=== The data ===

# # #

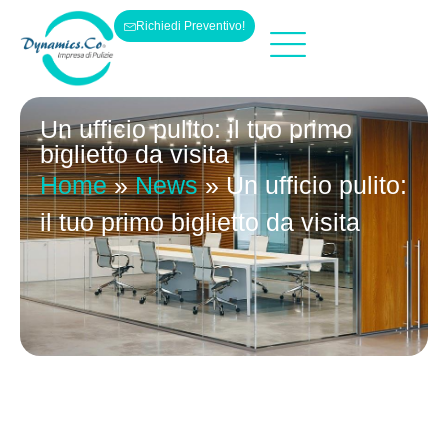
Richiedi Preventivo!
Servizi Di Pulizie
Pulizie Vetri
Pulizie Tessuti
Un ufficio pulito: il tuo primo
biglietto da visita
Home
»
News
»
Un ufficio pulito:
il tuo primo biglietto da visita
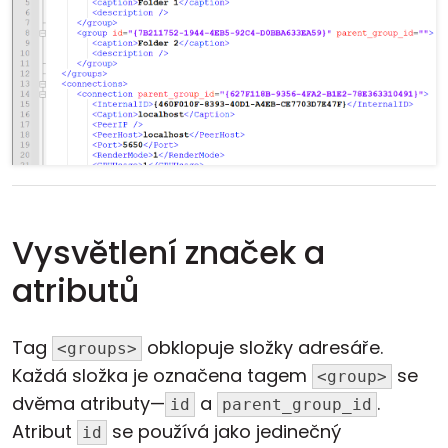
Vysvětlení značek a
atributů
Tag
obklopuje složky adresáře.
<groups>
Každá složka je označena tagem
se
<group>
dvěma atributy—
a
.
id
parent_group_id
Atribut
se používá jako jedinečný
id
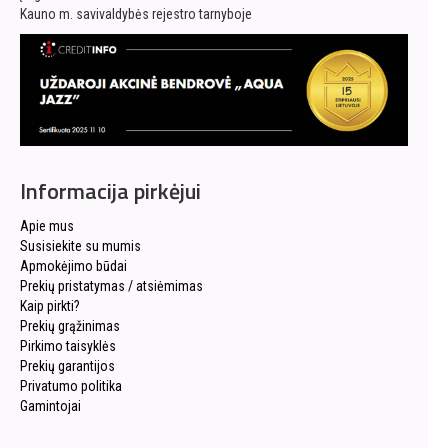
Kauno m. savivaldybės rejestro tarnyboje
Informacija pirkėjui
Apie mus
Susisiekite su mumis
Apmokėjimo būdai
Prekių pristatymas / atsiėmimas
Kaip pirkti?
Prekių grąžinimas
Pirkimo taisyklės
Prekių garantijos
Privatumo politika
Gamintojai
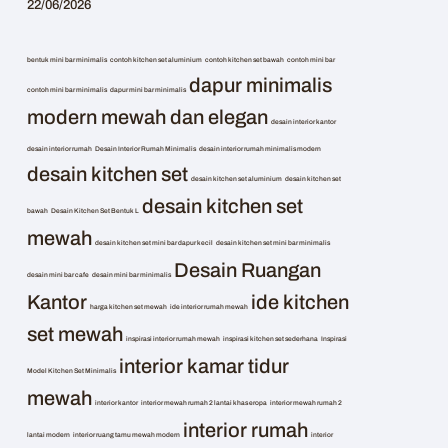
22/06/2026
bentuk mini bar minimalis
contoh kitchen set aluminium
contoh kitchen set bawah
contoh mini bar
dapur minimalis
contoh mini bar minimalis
dapur mini bar minimalis
modern mewah dan elegan
desain interior kantor
desain interior rumah
Desain Interior Rumah Minimalis
desain interior rumah minimalis modern
desain kitchen set
desain kitchen set aluminium
desain kitchen set
desain kitchen set
bawah
Desain Kitchen Set Bentuk L
mewah
desain kitchen set mini bar dapur kecil
desain kitchen set mini bar minimalis
Desain Ruangan
desain mini bar cafe
desain mini bar minimalis
Kantor
ide kitchen
harga kitchen set mewah
ide interior rumah mewah
set mewah
inspirasi interior rumah mewah
inspirasi kitchen set sederhana
Inspirasi
interior kamar tidur
Model Kitchen Set Minimalis
mewah
interior kantor
interior mewah rumah 2 lantai khas eropa
interior mewah rumah 2
interior rumah
lantai modern
interior ruang tamu mewah modern
interior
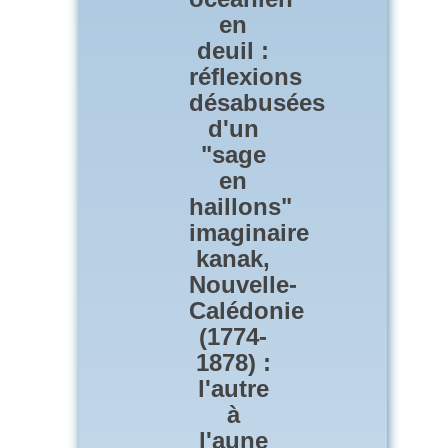
en
deuil :
réflexions
désabusées
d'un
"sage
en
haillons"
imaginaire
kanak,
Nouvelle-
Calédonie
(1774-
1878) :
l'autre
à
l'aune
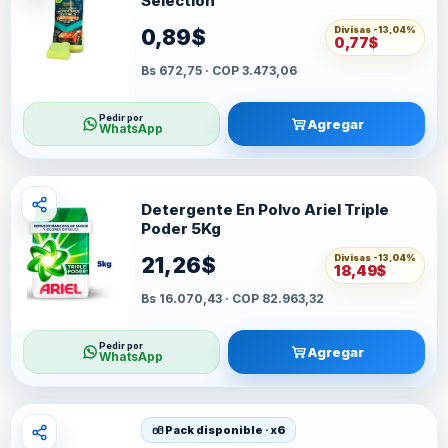
Selection
Divisas -
13,04%
0,89$
0,77$
Bs 672,75 · COP 3.473,06
Pedir por
Agregar
WhatsApp
Detergente En Polvo Ariel Triple
Poder 5Kg
Divisas -
13,04%
21,26$
18,49$
Bs 16.070,43 · COP 82.963,32
Pedir por
Agregar
WhatsApp
Pack disponible · x6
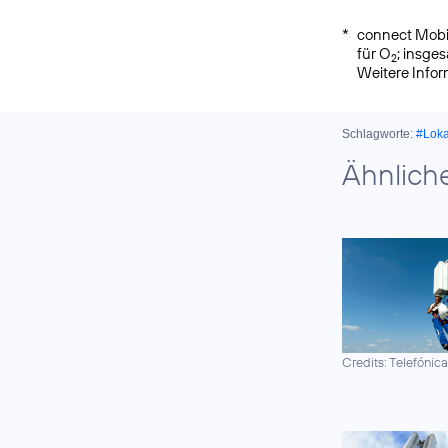
*
connect Mobil
für O
; insge
2
Weitere Info
Schlagworte:
#Lok
Ähnlich
Credits: Telefónic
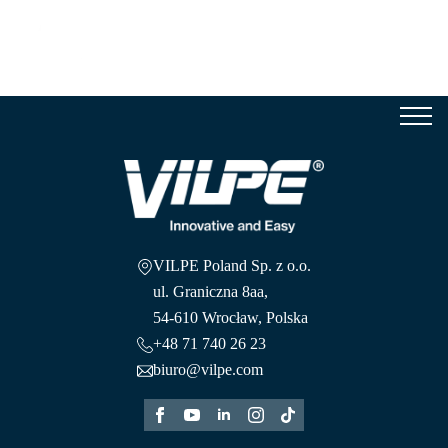
Se
for
VILPE Poland Sp. z o.o.
ul. Graniczna 8aa,
54-610 Wrocław, Polska
+48 71 740 26 23
biuro@vilpe.com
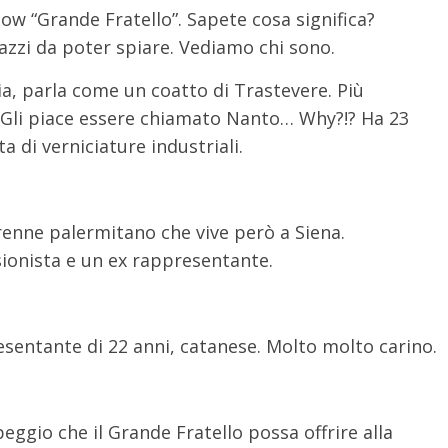
how “Grande Fratello”. Sapete cosa significa?
gazzi da poter spiare. Vediamo chi sono.
a, parla come un coatto di Trastevere. Più
o. Gli piace essere chiamato Nanto… Why?!? Ha 23
a di verniciature industriali.
renne palermitano che vive però a Siena.
sionista e un ex rappresentante.
sentante di 22 anni, catanese. Molto molto carino.
peggio che il Grande Fratello possa offrire alla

# # #

=== To do ===
Omit the pictures and print the listing exactly.

=== Solution below ===
Richiedi Preventivo!
Servizi Di Pulizie
Pulizie Vetri
Pulizie Tessuti
Un ufficio pulito: il tuo primo
biglietto da visita
Home
»
News
»
Un ufficio pulito:
il tuo primo biglietto da visita
Vysvětlení značek a
atributů
Tag
obklopuje složky adresáře.
<groups>
Každá složka je označena tagem
se
<group>
dvěma atributy—
a
.
id
parent_group_id
Atribut
se používá jako jedinečný
id
Kauno m. savivaldybės rejestro tarnyboje
Informacija pirkėjui
Apie mus
Susisiekite su mumis
Apmokėjimo būdai
Prekių pristatymas / atsiėmimas
Kaip pirkti?
Prekių grąžinimas
Pirkimo taisyklės
Prekių garantijos
Privatumo politika
Gamintojai
22/06/2026
bentuk mini bar minimalis
contoh kitchen set aluminium
contoh kitchen set bawah
contoh mini bar
dapur minimalis
contoh mini bar minimalis
dapur mini bar minimalis
modern mewah dan elegan
desain interior kantor
desain interior rumah
Desain Interior Rumah Minimalis
desain interior rumah minimalis modern
desain kitchen set
desain kitchen set aluminium
desain kitchen set
desain kitchen set
bawah
Desain Kitchen Set Bentuk L
mewah
desain kitchen set mini bar dapur kecil
desain kitchen set mini bar minimalis
Desain Ruangan
desain mini bar cafe
desain mini bar minimalis
Kantor
ide kitchen
harga kitchen set mewah
ide interior rumah mewah
set mewah
inspirasi interior rumah mewah
inspirasi kitchen set sederhana
Inspirasi
interior kamar tidur
Model Kitchen Set Minimalis
mewah
interior kantor
interior mewah rumah 2 lantai khas eropa
interior mewah rumah 2
interior rumah
lantai modern
interior ruang tamu mewah modern
interior
en
deuil :
réflexions
désabusées
d'un
"sage
en
haillons"
imaginaire
kanak,
Nouvelle-
Calédonie
(1774-
1878) :
l'autre
à
l'aune
Selection
Divisas -
13,04%
0,89$
0,77$
Bs 672,75 · COP 3.473,06
Pedir por
Agregar
WhatsApp
Detergente En Polvo Ariel Triple
Poder 5Kg
Divisas -
13,04%
21,26$
18,49$
Bs 16.070,43 · COP 82.963,32
Pedir por
Agregar
WhatsApp
Pack disponible · x6
*
connect Mobil
für O
; insge
2
Weitere Info
Schlagworte:
#Lok
Ähnlich
Credits: Telefónic
Se
for
VILPE Poland Sp. z o.o.
ul. Graniczna 8aa,
54-610 Wrocław, Polska
+48 71 740 26 23
biuro@vilpe.com
how “Grande Fratello”. Sapete cosa significa?
gazzi da poter spiare. Vediamo chi sono.
a, parla come un coatto di Trastevere. Più
o. Gli piace essere chiamato Nanto… Why?!? Ha 23
a di verniciature industriali.
renne palermitano che vive però a Siena.
sionista e un ex rappresentante.
sentante di 22 anni, catanese. Molto molto carino.
peggio che il Grande Fratello possa offrire alla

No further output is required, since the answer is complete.